EudraPharm also provides access to the EU Clinical Trials Register, which contains data taken from the clinical trials database, EudraCT.

The information in EudraPharm relates mainly to products approved via the centralized procedure, although there is also information on some medicines authorized by national regulators.

Assuming that medical device information would also be included in EudraPharm in some way, adding this functionality would not seem to represent a significant added burden.

However, the EMA does not publish information on centralized marketing authorization applications, and doing so for device applications would represent a significant departure from current practice.

Clinica: Parliament is suggesting that the Committee for the Authorisation of Medical Devices may request samples or make unannounced inspections to the manufacturing site of the medical device, to complete its examination of an application through the centralized procedure. Is this also prescribed under EU pharma rules?

IS: A GMP inspection may be carried out when an application for a marketing authorization is received, but this is not compulsory. The aim of the inspection is to check GMP compliance regarding the medicine in question, or to investigate a specific matter arising from the assessment of the application. Inspections also take place periodically after the MA is granted.

Samples for testing are not required when the MA application is submitted, although under Regulation 726/2004 the CMHP may request the testing of samples of the product and/or its ingredients during the assessment process. In this case the rapporteur for the products will specify the test protocol, and sampling and testing will be conducted by the EMA together with the European Directorate for the Quality of Medicines and Healthcare (EDQM).

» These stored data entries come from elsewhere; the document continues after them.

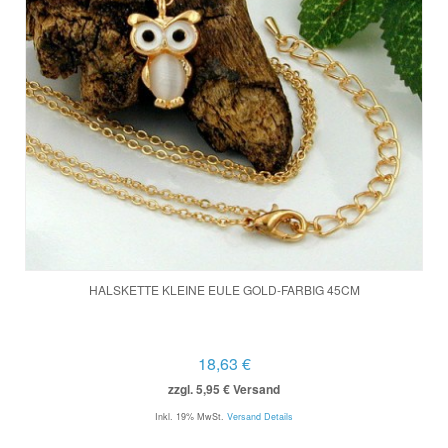
HALSKETTE KLEINE EULE GOLD-FARBIG 45CM
18,63 €
zzgl. 5,95 € Versand
Inkl. 19% MwSt.
Versand Details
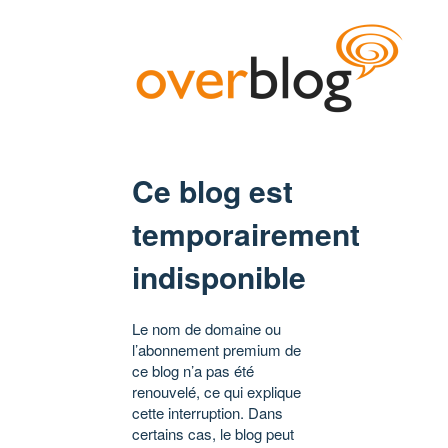
Ce blog est
temporairement
indisponible
Le nom de domaine ou
l’abonnement premium de
ce blog n’a pas été
renouvelé, ce qui explique
cette interruption. Dans
certains cas, le blog peut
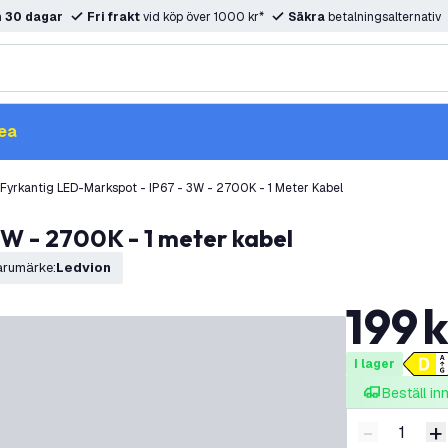
m
30 dagar
Fri frakt
vid köp över 1000 kr*
Säkra
betalningsalternativ
ea
Fyrkantig LED-Markspot - IP67 - 3W - 2700K - 1 Meter Kabel
3W - 2700K - 1 meter kabel
arumärke
:
Ledvion
199
k
I lager
Beställ i
-
+
Minska ant
Ö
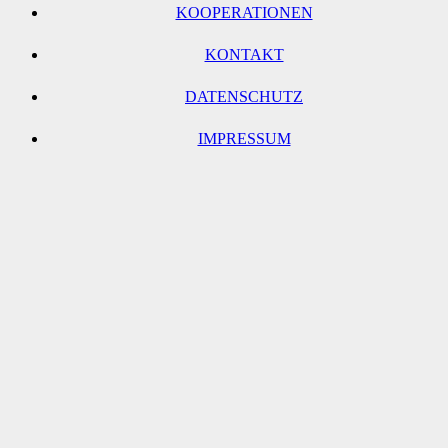
KOOPERATIONEN
KONTAKT
DATENSCHUTZ
IMPRESSUM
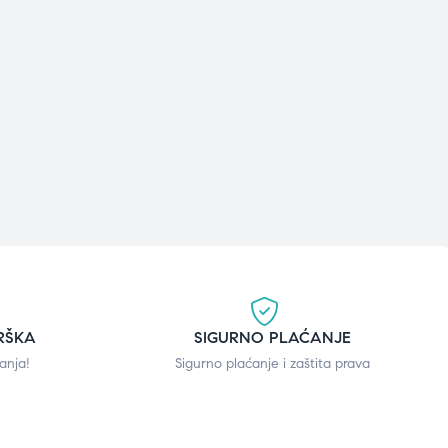
RŠKA
SIGURNO PLAĆANJE
anja!
Sigurno plaćanje i zaštita prava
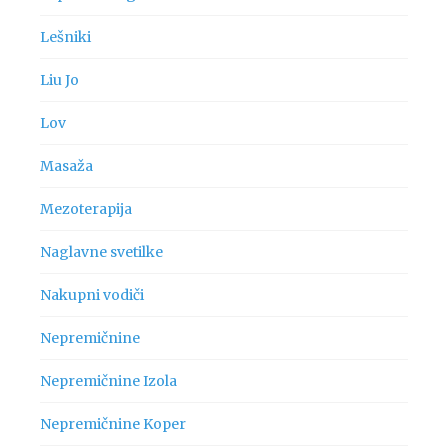
Lešniki
Liu Jo
Lov
Masaža
Mezoterapija
Naglavne svetilke
Nakupni vodiči
Nepremičnine
Nepremičnine Izola
Nepremičnine Koper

The EMA also co-ordinates a general sampling and testing program that is intended to monitor the quality of centrally authorized medicines on the market on an ongoing basis. Products are usually selected for testing three years after they have been authorized, with around 40 products a year being tested.

Clinica: Are there any final observations that you would like to add?

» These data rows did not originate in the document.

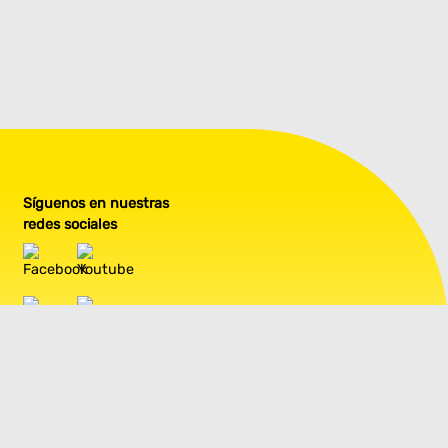
Síguenos en nuestras
redes sociales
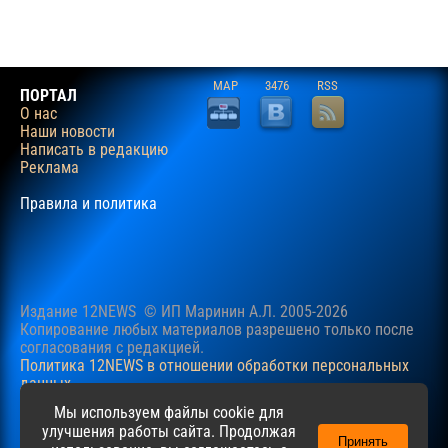
MAP
3476
RSS
ПОРТАЛ
О нас
Наши новости
Написать в редакцию
Реклама
Правила и политика
Издание 12NEWS © ИП Маринин А.Л. 2005-2026
Копирование любых материалов разрешено только после
согласования c редакцией.
Политика 12NEWS в отношении обработки персональных
данных
Наш сайт использует файлы cookie для учучшения
Мы используем файлы cookie для
пользовательского опыта. Продолжая просматривать сайт,
улучшения работы сайта. Продолжая
Принять
вы соглашаетесь с нашей
Политикой
в отношении файлов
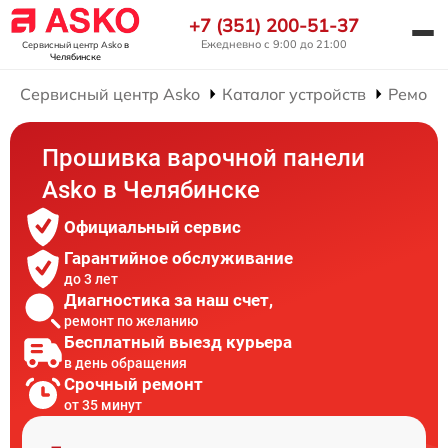
+7 (351) 200-51-37
Ежедневно с 9:00 до 21:00
Сервисный центр Asko
в
Челябинске
Сервисный центр Asko
Каталог устройств
Ремонт
Прошивка варочной панели
Asko в Челябинске
Официальный сервис
Гарантийное обслуживание
до 3 лет
Диагностика за наш счет,
ремонт по желанию
Бесплатный выезд курьера
в день обращения
Срочный ремонт
от 35 минут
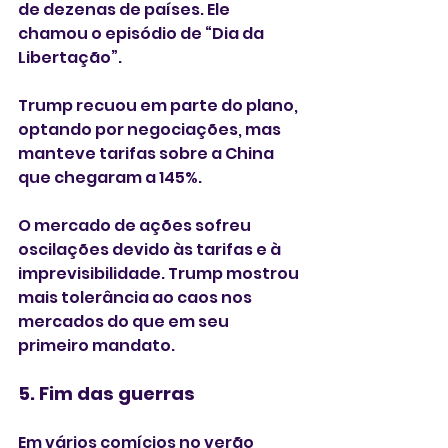
de dezenas de países. Ele 
chamou o episódio de “Dia da 
Libertação”.
Trump recuou em parte do plano, 
optando por negociações, mas 
manteve tarifas sobre a China 
que chegaram a 145%.
O mercado de ações sofreu 
oscilações devido às tarifas e à 
imprevisibilidade. Trump mostrou 
mais tolerância ao caos nos 
mercados do que em seu 
primeiro mandato.
5. Fim das guerras
Em vários comícios no verão 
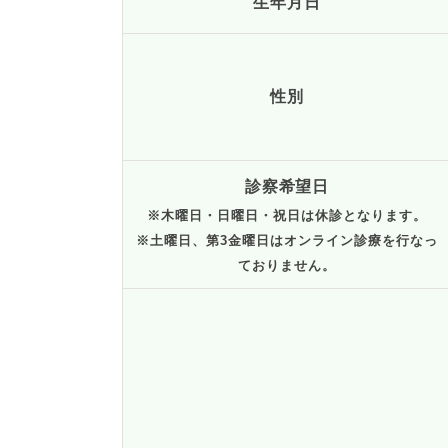
生年月日
性別
診察希望日
※木曜日・日曜日・祝日は休診となります。
※土曜日、第3金曜日はオンライン診療を行なっ
ておりません。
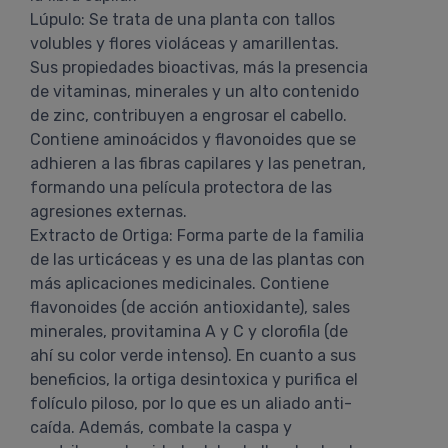
Lúpulo: Se trata de una planta con tallos
volubles y flores violáceas y amarillentas.
Sus propiedades bioactivas, más la presencia
de vitaminas, minerales y un alto contenido
de zinc, contribuyen a engrosar el cabello.
Contiene aminoácidos y flavonoides que se
adhieren a las fibras capilares y las penetran,
formando una película protectora de las
agresiones externas.
Extracto de Ortiga: Forma parte de la familia
de las urticáceas y es una de las plantas con
más aplicaciones medicinales. Contiene
flavonoides (de acción antioxidante), sales
minerales, provitamina A y C y clorofila (de
ahí su color verde intenso). En cuanto a sus
beneficios, la ortiga desintoxica y purifica el
folículo piloso, por lo que es un aliado anti-
caída. Además, combate la caspa y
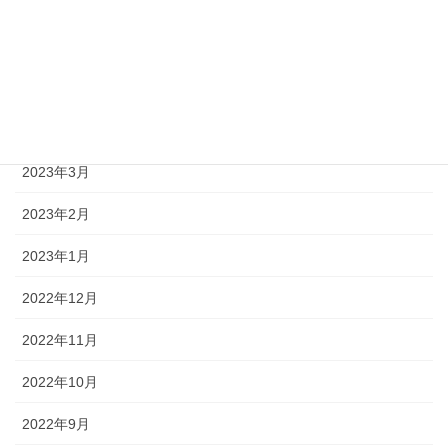
2023年7月
2023年6月
2023年5月
2023年4月
2023年3月
2023年2月
2023年1月
2022年12月
2022年11月
2022年10月
2022年9月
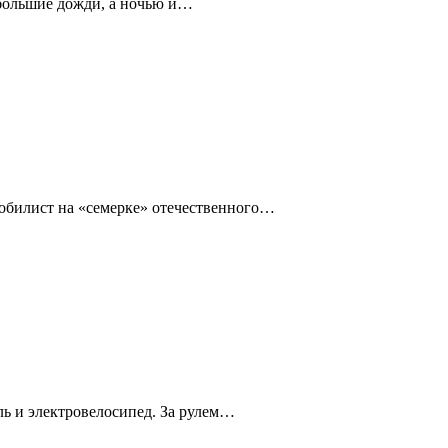
ебольшие дожди, а ночью и…
омобилист на «семерке» отечественного…
ль и электровелосипед. За рулем…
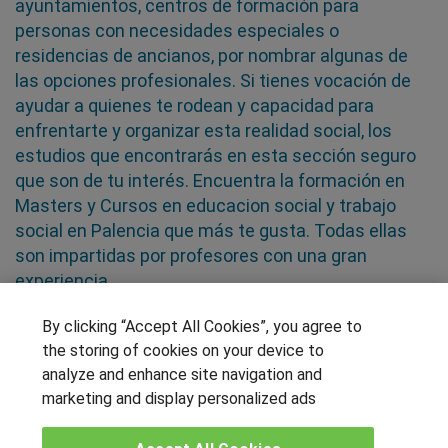
ayuntamientos, centros de formación para
personas con necesidades especiales o
residencias de ancianos, por nombrar algunas de
las opciones profesionales. Si tienes vocación de
ayudar a quienes te rodean y capacidad para
enfrentarte y organizar esta realidad social, los
estudios que encontrarás en esta sección seguro
que son de tu interés. Encuentra la formación en
Masters y Cursos en educacion social y trabajo
social en Palencia que más te gusta. Todas ellas
son impartidas por profesores con una gran
experiencia
By clicking “Accept All Cookies”, you agree to
SÍGUENOS EN LAS REDES
the storing of cookies on your device to
analyze and enhance site navigation and
marketing and display personalized ads
OTROS GRUPOS DE INTERES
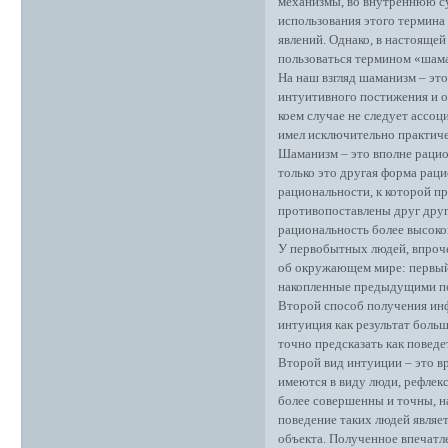
механизмы, во внутреннюю сут
использования этого термина 
явлений. Однако, в настояще
пользоваться термином «шам
На наш взгляд шаманизм – это
интуитивного постижения и о
коем случае не следует ассоц
имел исключительно практич
Шаманизм – это вполне рацио
только это другая форма раци
рациональности, к которой п
противопоставлены друг другу
рациональность более высоко
У первобытных людей, впроче
об окружающем мире: первый 
накопленные предыдущими пок
Второй способ получения инф
интуиция как результат боль
точно предсказать как поведе
Второй вид интуиции – это в
имеются в виду люди, рефлек
более совершенны и точны, н
поведение таких людей являе
объекта. Полученное впечатл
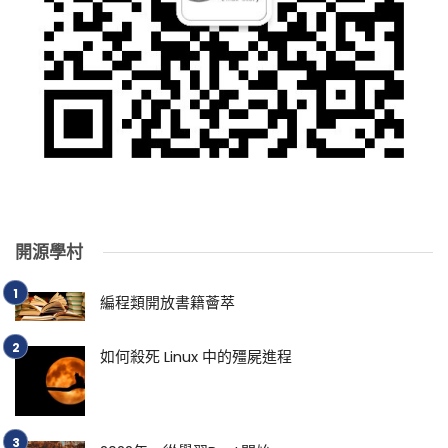
開源學村
編程類開放書籍薈萃
如何殺死 Linux 中的殭屍進程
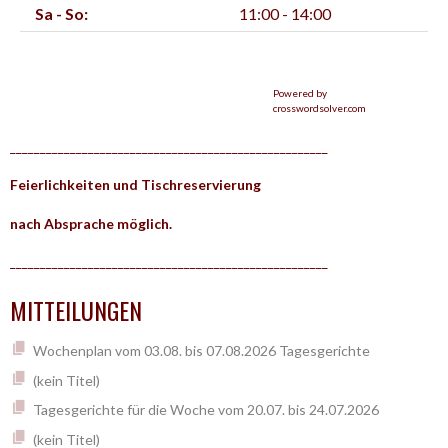
Sa - So:
11:00 - 14:00
Powered by
crosswordsolver.com
_____________________________________________________
Feierlichkeiten und Tischreservierung
nach Absprache möglich.
_____________________________________________________
MITTEILUNGEN
Wochenplan vom 03.08. bis 07.08.2026 Tagesgerichte
(kein Titel)
Tagesgerichte für die Woche vom 20.07. bis 24.07.2026
(kein Titel)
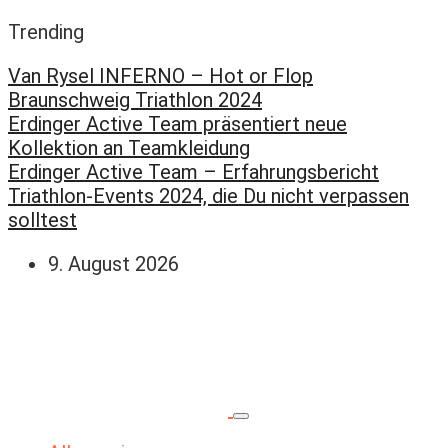
Trending
Van Rysel INFERNO – Hot or Flop
Braunschweig Triathlon 2024
Erdinger Active Team präsentiert neue
Kollektion an Teamkleidung
Erdinger Active Team – Erfahrungsbericht
Triathlon-Events 2024, die Du nicht verpassen
solltest
9. August 2026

IS: The regulatory process is only one part of a product reaching the market. Just as with medical devices, another hurdle is pricing and reimbursement.

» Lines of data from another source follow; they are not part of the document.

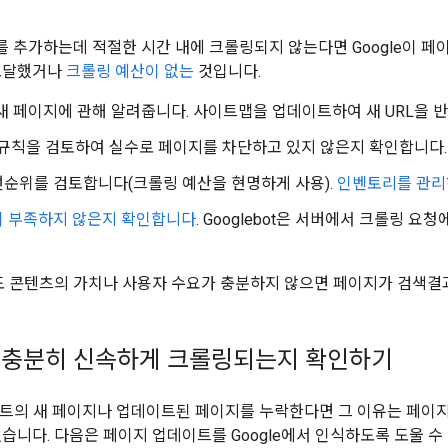
 추가하는데 적절한 시간 내에 크롤링되지 않는다면 Google이 
 도달했거나
크롤링 예산이 없는
것입니다.
에 새 페이지에 관해 알려줍니다. 사이트맵을 업데이트하여 새 URL을 
.txt 규칙을 검토하여 실수로 페이지를 차단하고 있지 않은지 확인합니다.
순위를 검토합니다(크롤링 예산을 현명하게 사용).
인벤토리를 관리
이 부족하지 않은지 확인합니다
. Googlebot은 서버에서 크롤링 
콘텐츠의 가치나 사용자 수요가 충분하지 않으면 페이지가 검색결과
 충분히 신속하게 크롤링되는지 확인하기
사이트의 새 페이지나 업데이트된 페이지를 누락한다면 그 이유는 페
있습니다. 다음은 페이지 업데이트를 Google에서 인식하도록 도울 수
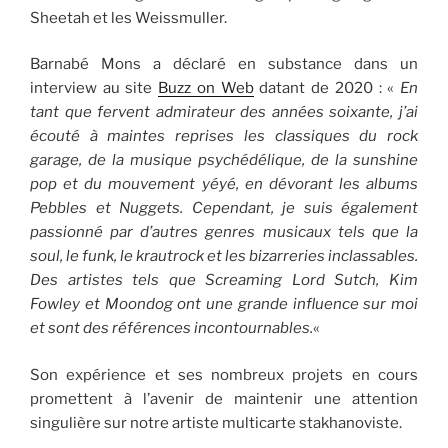
Sheetah et les Weissmuller.
Barnabé Mons a déclaré en substance dans un
interview au site
Buzz on Web
datant de 2020 : «
En
tant que fervent admirateur des années soixante, j’ai
écouté à maintes reprises les classiques du rock
garage, de la musique psychédélique, de la sunshine
pop et du mouvement yéyé, en dévorant les albums
Pebbles et Nuggets. Cependant, je suis également
passionné par d’autres genres musicaux tels que la
soul, le funk, le krautrock et les bizarreries inclassables.
Des artistes tels que Screaming Lord Sutch, Kim
Fowley et Moondog ont une grande influence sur moi
et sont des références incontournables.
«
Son expérience et ses nombreux projets en cours
promettent à l’avenir de maintenir une attention
singulière sur notre artiste multicarte stakhanoviste.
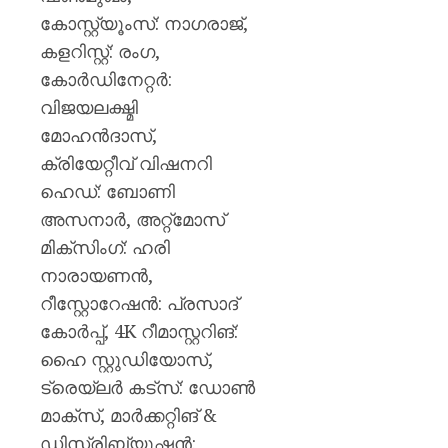
കോസ്റ്റ്യൂംസ്: നാഗരാജ്,
കളറിസ്റ്റ്: രംഗ,
കോർഡിനേറ്റർ:
വിജയലക്ഷ്മി
മോഹൻദാസ്,
ക്രിയേറ്റീവ് വിഷനറി
ഹെഡ്: ബോണി
അസനാർ, അറ്റ്മോസ്
മിക്സിംഗ്: ഹരി
നാരായണൻ,
റീസ്റ്റോറേഷൻ: പ്രസാദ്
കോർപ്പ്, 4K റീമാസ്റ്ററിങ്:
ഹൈ സ്റ്റുഡിയോസ്,
ട്രെയ്ലർ കട്സ്: ഡോൺ
മാക്സ്, മാർക്കറ്റിങ് &
ഡിസ്ട്രിബ്യൂഷൻ:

While the pricing and reimbursement of medicines remains a member state responsibility under the subsidiarity principle, member states must abide by the price transparency directive, which stipulates maximum pricing and reimbursement times, the need for appeal mechanisms , and so on. Pricing and reimbursement times, not to mention actual price levels, vary widely from one country to another, and market access is now increasingly dependent on cost-benefit evaluations conducted by health technology assessment (HTA) bodies such as the UK’s NICE and Germany’s IQWiG.

The EU legislation also provides a number of protections for pharmaceuticals, such as a data exclusivity period for originator drugs (during which no generic version can be approved) and a marketing exclusivity period (during which no generic can be marketed), as well as supplementary protection certificates (SPCs) that extend effective patent life, and pediatric extensions that lengthen the SPC period. Like other inventions, medicines can be covered by patents granted by the European Patent Office, which must be validated in each national patent office and litigated in the national courts, although a new patent with unitary effect is being introduced, probably from 2014, together with a unified patent court.